_Problem to solve_: Your answer must be an exact transcription of every record below, with the pictures omitted.

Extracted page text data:
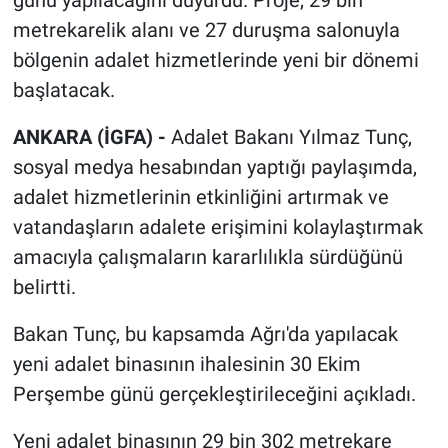
günü yapılacağını duyurdu. Proje, 29 bin
metrekarelik alanı ve 27 duruşma salonuyla
bölgenin adalet hizmetlerinde yeni bir dönemi
başlatacak.
ANKARA (İGFA) -
Adalet Bakanı Yılmaz Tunç,
sosyal medya hesabından yaptığı paylaşımda,
adalet hizmetlerinin etkinliğini artırmak ve
vatandaşların adalete erişimini kolaylaştırmak
amacıyla çalışmaların kararlılıkla sürdüğünü
belirtti.
Bakan Tunç, bu kapsamda Ağrı'da yapılacak
yeni adalet binasının ihalesinin 30 Ekim
Perşembe günü gerçekleştirileceğini açıkladı.
Yeni adalet binasının 29 bin 302 metrekare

_Answer to this task_:
günü yapılacağını duyurdu. Proje, 29 bin
metrekarelik alanı ve 27 duruşma salonuyla
bölgenin adalet hizmetlerinde yeni bir dönemi
başlatacak.
ANKARA (İGFA) -
Adalet Bakanı Yılmaz Tunç,
sosyal medya hesabından yaptığı paylaşımda,
adalet hizmetlerinin etkinliğini artırmak ve
vatandaşların adalete erişimini kolaylaştırmak
amacıyla çalışmaların kararlılıkla sürdüğünü
belirtti.
Bakan Tunç, bu kapsamda Ağrı'da yapılacak
yeni adalet binasının ihalesinin 30 Ekim
Perşembe günü gerçekleştirileceğini açıkladı.
Yeni adalet binasının 29 bin 302 metrekare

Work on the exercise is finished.